Tuesday, July 19, 2005

ALLIANCE BASE

Somehow I missed this story about Alliance Base in Paris, where intelligence agencies from France, Britain, Canada, Germany, Australia, and the U.S. coordinate counterterrorism operations.
Alliance Base...was set up by the CIA and French intelligence services in 2002, according to U.S. and European intelligence sources. Its existence has not been previously disclosed.

Funded largely by the CIA's Counterterrorist Center, Alliance Base analyzes the transnational movement of terrorist suspects and develops operations to catch or spy on them.

Alliance Base demonstrates how most counterterrorism operations actually take place: through secretive alliances between the CIA and other countries' intelligence services. This is not the work of large army formations, or even small special forces teams, but of handfuls of U.S. intelligence case officers working with handfuls of foreign operatives, often in tentative arrangements.
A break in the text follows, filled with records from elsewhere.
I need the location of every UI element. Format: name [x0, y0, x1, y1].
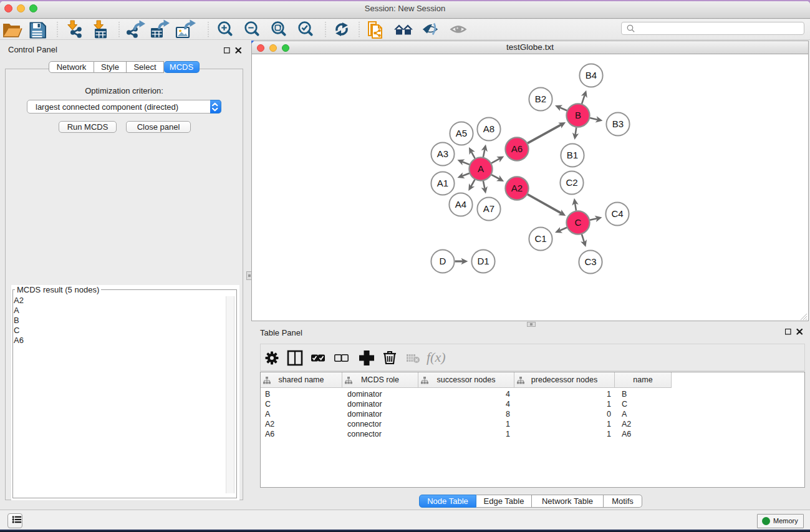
svg-text:A2: A2 [511, 183, 523, 193]
svg-text:B1: B1 [567, 150, 578, 160]
svg-text:C4: C4 [611, 208, 623, 219]
svg-text:C3: C3 [584, 256, 596, 267]
svg-text:A8: A8 [483, 123, 494, 134]
svg-text:C2: C2 [566, 177, 577, 188]
svg-text:A: A [478, 163, 484, 174]
svg-text:A4: A4 [455, 199, 466, 210]
svg-text:D1: D1 [477, 256, 489, 266]
svg-text:B3: B3 [612, 118, 624, 129]
svg-text:B4: B4 [586, 70, 597, 80]
svg-text:A1: A1 [437, 178, 448, 188]
svg-text:C: C [575, 217, 582, 228]
svg-text:A5: A5 [456, 128, 467, 138]
svg-text:D: D [440, 256, 446, 266]
svg-text:B2: B2 [535, 94, 546, 104]
svg-text:C1: C1 [534, 233, 546, 244]
svg-text:A3: A3 [437, 148, 448, 159]
svg-text:A6: A6 [511, 143, 523, 154]
svg-text:A7: A7 [483, 203, 494, 214]
svg-text:B: B [575, 110, 581, 120]
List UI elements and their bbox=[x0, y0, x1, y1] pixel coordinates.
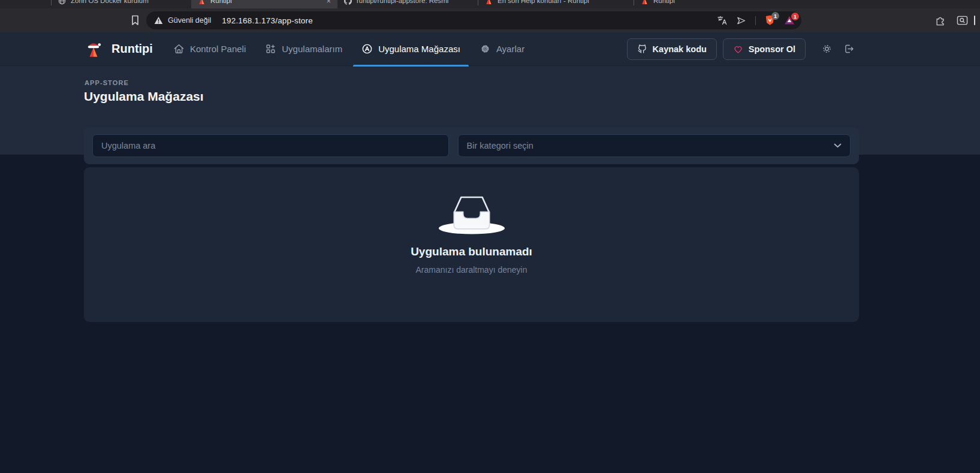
warning-icon bbox=[154, 16, 163, 25]
category-select-value: Bir kategori seçin bbox=[467, 141, 533, 150]
empty-state-title: Uygulama bulunamadı bbox=[411, 245, 532, 258]
tab-label: Runtipi bbox=[653, 0, 765, 4]
browser-tab[interactable]: runtipi/runtipi-appstore: Resmi bbox=[337, 0, 478, 8]
apps-icon bbox=[265, 43, 276, 55]
tab-label: runtipi/runtipi-appstore: Resmi bbox=[357, 0, 471, 4]
screen: r management Zorin OS Docker kurulum Run… bbox=[0, 0, 980, 473]
home-icon bbox=[173, 43, 185, 55]
search-input[interactable] bbox=[92, 134, 449, 157]
url-text: 192.168.1.173/app-store bbox=[222, 16, 313, 25]
browser-tab-active[interactable]: Runtipi × bbox=[191, 0, 337, 8]
toolbar-edge-divider bbox=[974, 16, 975, 25]
tab-label: Zorin OS Docker kurulum bbox=[71, 0, 185, 4]
nav-item-label: Uygulama Mağazası bbox=[378, 44, 460, 54]
brand-name[interactable]: Runtipi bbox=[111, 42, 153, 56]
source-code-label: Kaynak kodu bbox=[653, 44, 707, 54]
nav-item-label: Kontrol Paneli bbox=[190, 44, 246, 54]
sidebar-search-icon[interactable] bbox=[957, 15, 968, 26]
tab-strip: r management Zorin OS Docker kurulum Run… bbox=[0, 0, 980, 8]
runtipi-favicon-icon bbox=[641, 0, 649, 5]
app-store-empty-card: Uygulama bulunamadı Aramanızı daraltmayı… bbox=[84, 167, 859, 322]
extensions-icon[interactable] bbox=[935, 15, 946, 26]
browser-tab[interactable]: r management bbox=[0, 0, 51, 8]
nav-item-app-store[interactable]: Uygulama Mağazası bbox=[361, 32, 460, 66]
browser-tab[interactable]: En son Help konuları - Runtipi bbox=[478, 0, 634, 8]
empty-state-subtitle: Aramanızı daraltmayı deneyin bbox=[416, 265, 527, 275]
share-icon[interactable] bbox=[736, 16, 746, 25]
toolbar-divider bbox=[755, 16, 756, 25]
shield-badge: 1 bbox=[771, 12, 779, 20]
sponsor-button[interactable]: Sponsor Ol bbox=[723, 38, 806, 60]
sponsor-label: Sponsor Ol bbox=[749, 44, 795, 54]
globe-icon bbox=[58, 0, 66, 5]
security-label: Güvenli değil bbox=[168, 16, 211, 25]
browser-toolbar: Güvenli değil 192.168.1.173/app-store bbox=[0, 8, 980, 32]
github-icon bbox=[344, 0, 352, 5]
runtipi-app: Runtipi Kontrol Paneli Uygulamalarım bbox=[0, 32, 980, 473]
bookmark-icon[interactable] bbox=[131, 15, 140, 26]
category-select[interactable]: Bir kategori seçin bbox=[458, 134, 851, 157]
browser-tab[interactable]: Runtipi bbox=[634, 0, 772, 8]
filter-card: Bir kategori seçin bbox=[84, 127, 859, 164]
nav-item-label: Ayarlar bbox=[496, 44, 524, 54]
page-pretitle: APP-STORE bbox=[85, 79, 129, 86]
source-code-button[interactable]: Kaynak kodu bbox=[627, 38, 717, 60]
nav-item-settings[interactable]: Ayarlar bbox=[480, 32, 524, 66]
runtipi-favicon-icon bbox=[485, 0, 493, 5]
nav-item-my-apps[interactable]: Uygulamalarım bbox=[265, 32, 342, 66]
browser-tab[interactable]: Zorin OS Docker kurulum bbox=[52, 0, 191, 8]
nav-item-dashboard[interactable]: Kontrol Paneli bbox=[173, 32, 246, 66]
close-tab-icon[interactable]: × bbox=[326, 0, 331, 5]
settings-gear-icon bbox=[480, 43, 491, 55]
logout-icon[interactable] bbox=[843, 43, 855, 55]
navbar-actions: Kaynak kodu Sponsor Ol bbox=[621, 38, 855, 60]
tab-label: Runtipi bbox=[210, 0, 321, 4]
runtipi-logo-icon bbox=[85, 41, 102, 58]
chevron-down-icon bbox=[834, 143, 842, 148]
rewards-badge: 1 bbox=[791, 13, 799, 20]
nav-item-label: Uygulamalarım bbox=[282, 44, 342, 54]
address-bar[interactable]: Güvenli değil 192.168.1.173/app-store bbox=[146, 11, 801, 29]
translate-icon[interactable] bbox=[717, 16, 727, 25]
brave-shield-icon[interactable]: 1 bbox=[765, 15, 775, 26]
github-icon bbox=[637, 44, 647, 54]
tab-label: En son Help konuları - Runtipi bbox=[497, 0, 627, 4]
page-title: Uygulama Mağazası bbox=[84, 89, 204, 104]
tab-label: r management bbox=[0, 0, 44, 4]
empty-inbox-icon bbox=[432, 185, 511, 236]
app-store-icon bbox=[361, 43, 373, 55]
theme-toggle-sun-icon[interactable] bbox=[821, 43, 833, 55]
runtipi-favicon-icon bbox=[198, 0, 206, 5]
brave-rewards-icon[interactable]: 1 bbox=[784, 16, 795, 25]
heart-icon bbox=[733, 44, 743, 54]
navbar: Runtipi Kontrol Paneli Uygulamalarım bbox=[0, 32, 980, 66]
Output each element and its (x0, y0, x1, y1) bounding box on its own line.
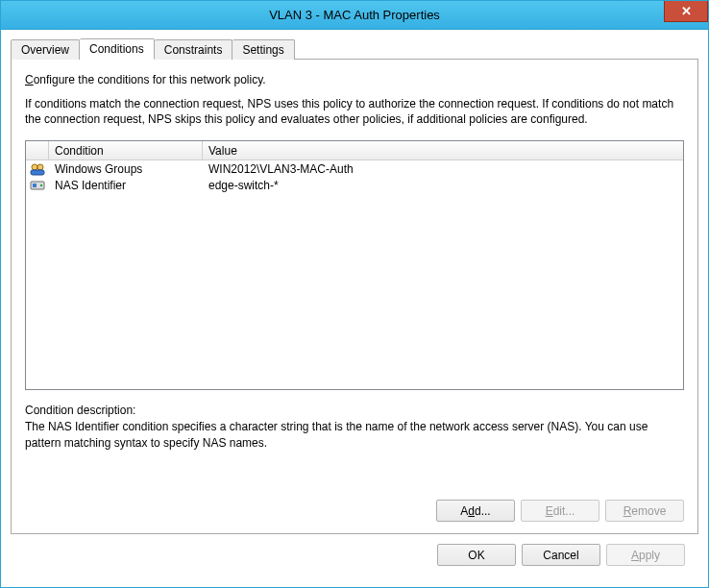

Such joint intelligence work has been responsible for identifying, tracking and capturing or killing the vast majority of committed jihadists who have been targeted outside Iraq and Afghanistan since the Sept. 11, 2001, attacks, according to terrorism experts.

The CIA declined to comment on Alliance Base, as did a spokesman for the French Embassy in Washington.

This is interesting:
The rarely discussed Langley-Paris connection also belies the public portrayal of acrimony between the two countries that erupted over the invasion of Iraq. Within the Bush administration, the discord was amplified by Defense Secretary Donald H. Rumsfeld, who has claimed the lead role in the administration's "global war on terrorism" and has sought to give the military more of a part in it.

But even as Rumsfeld was criticizing France in early 2003 for not doing its share in fighting terrorism, his U.S. Special Operations Command was finalizing a secret arrangement to put 200 French special forces under U.S. command in Afghanistan. Beginning in July 2003, its commanders have worked side by side there with U.S. commanders and CIA and National Security Agency representatives.

Yes, even as Rumsfeld was running at the mouth about "Old Europe," French special forces were being put under U.S. command in Afghanistan.